La planète Terre en l'an 2381 : la population humaine compte désormais plus de 75 milliards d'individus, entassés dans de gigantesques immeubles de plusieurs milliers d'étages. Dans ces monades, véritables villes verticales entièrement autosuffisantes, tout est recyclé, rien ne manque. Seule la nourriture vient de l'extérieur. Ainsi, l'humanité a trouvé le bonheur. Des bas étages surpeuplés et pauvres aux étages supérieurs réservés aux dirigeants, tous ne vivent que dans un but : croître et se multiplier. Plus de tabous, plus de vie privée, plus d'intimité. Chacun appartient à tout le monde. La jalousie et le manque n'existent plus. Contentez-vous d'être heureux. La monade travaille pour vous et maîtrise tout. Quand à ceux qui n'acceptent pas le système, les anomos, ils seront eux aussi recyclés. Pour le bien-être du plus grand nombre…

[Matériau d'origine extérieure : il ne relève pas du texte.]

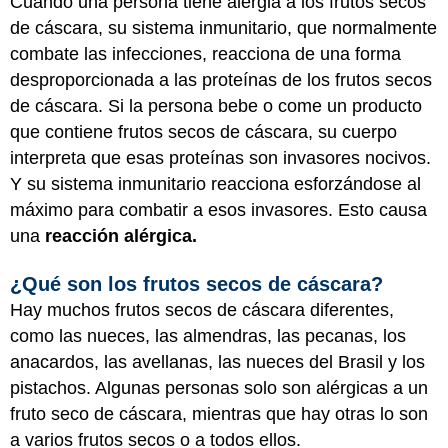
Cuando una persona tiene alergia a los frutos secos
de cáscara, su sistema inmunitario, que normalmente
combate las infecciones, reacciona de una forma
desproporcionada a las proteínas de los frutos secos
de cáscara. Si la persona bebe o come un producto
que contiene frutos secos de cáscara, su cuerpo
interpreta que esas proteínas son invasores nocivos.
Y su sistema inmunitario reacciona esforzándose al
máximo para combatir a esos invasores. Esto causa
una
reacción alérgica.
¿Qué son los frutos secos de cáscara?
Hay muchos frutos secos de cáscara diferentes,
como las nueces, las almendras, las pecanas, los
anacardos, las avellanas, las nueces del Brasil y los
pistachos. Algunas personas solo son alérgicas a un
fruto seco de cáscara, mientras que hay otras lo son
a varios frutos secos o a todos ellos.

L'utopie futuriste est une entreprise délicate, tant ce genre compte de chefs-d'œuvres indépassables, souvent fondateurs de la science-fiction. Loin de recycler de vieilles idées, Silverberg (Le Château de Lord Valentin, L’Oreille interne) en renouvelle le genre avec intelligence et subtilité. Un grand classique à ranger aux côtés de 1984 d'Orwell ou du Meilleur des mondes de Huxley. — Georges Louhans

Review

Les monades urbaines est un roman-mosaïque de Robert Silverberg décrrivant la vie dans des tours gigantesques d’ici deux cent ou trois cent ans. Il s’agit naturellement d’une forme d’utopie (et oui, encore une) banissant la propriété sus toute ses formes. Chacun est un membre de la monade, et c’est tout.

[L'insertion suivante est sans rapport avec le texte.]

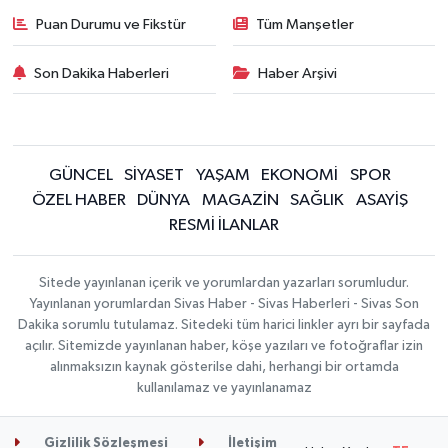
Puan Durumu ve Fikstür
Tüm Manşetler
Son Dakika Haberleri
Haber Arşivi
GÜNCEL
SİYASET
YAŞAM
EKONOMİ
SPOR
ÖZEL HABER
DÜNYA
MAGAZİN
SAĞLIK
ASAYİŞ
RESMİ İLANLAR
Sitede yayınlanan içerik ve yorumlardan yazarları sorumludur.
Yayınlanan yorumlardan Sivas Haber - Sivas Haberleri - Sivas Son
Dakika sorumlu tutulamaz. Sitedeki tüm harici linkler ayrı bir sayfada
açılır. Sitemizde yayınlanan haber, köşe yazıları ve fotoğraflar izin
alınmaksızın kaynak gösterilse dahi, herhangi bir ortamda
kullanılamaz ve yayınlanamaz
Gizlilik Sözleşmesi
İletişim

Contrairement à Kirinyaga, il n’existe pas ici de manière claire de qualifier cette utopie. Est-ce le bien, le mal ? Aucun moyen de le savoir, si ce n’est par le traitement infligé aux "anormos" qui sont d’abord rééduqués, avant d’être jeté dans la Chute (ie les recycleurs de matière) pour que son énergie soit utile à tous. Et pourtant, il n’existe pas un seul des héros de ces nouvelles qui ne soit heureux, et c’est là qu’on sent se fendiller les choses. En fait, Robert Silverberg tente probablement par ce roman de reprendre quelques thèmes chers aux hippies, et autres partisans de l’amour libre en tant que moyen de communication, pour démontrer que malgré tout, malgré l’amour et la liberté, les tensions persistent, et les dangers demeurent. Et la démonstration est édifiante, car rien ne peut donner de l’espoir dans ce monde stérilisé par trop de plaisir. Ils n’ont plus la force d’avancer, se doivent, pour le bien de tous, d’être contents de leurs vies, et ce qui n’en sont pas satisfaits sont rejetés, car anormos.

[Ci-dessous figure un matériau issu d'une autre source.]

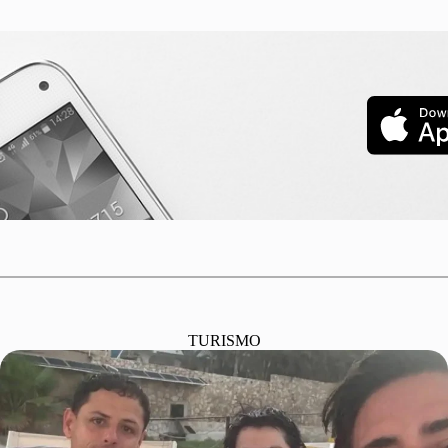
TURISMO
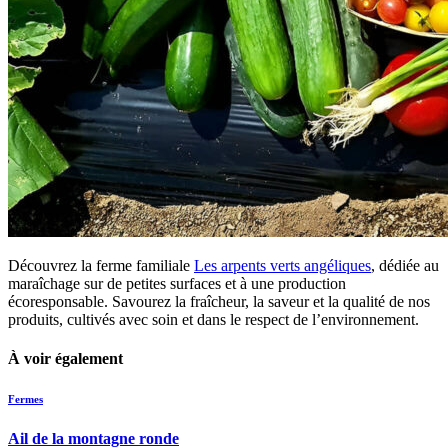
Découvrez la ferme familiale
Les arpents verts angéliques
, dédiée au
maraîchage sur de petites surfaces et à une production
écoresponsable. Savourez la fraîcheur, la saveur et la qualité de nos
produits, cultivés avec soin et dans le respect de l’environnement.
À voir également
Fermes
Ail de la montagne ronde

Pour moi, le pire exemple est Siegmund, le jeune et beeau favori des administrateurs, qui ne peut plus résister à la tension sous-jacente, alors même que l’amour possible librement est censé détruire les tensions avant leur apparition. C’est un roman fort, qui laisse un goût de larmes, car si la morale n’est pas complètement négative, elle n’en laisse pas moins, pour moi, des relents de totalitarisme assez douloureux pour ce que peut nous réserver l’avenir.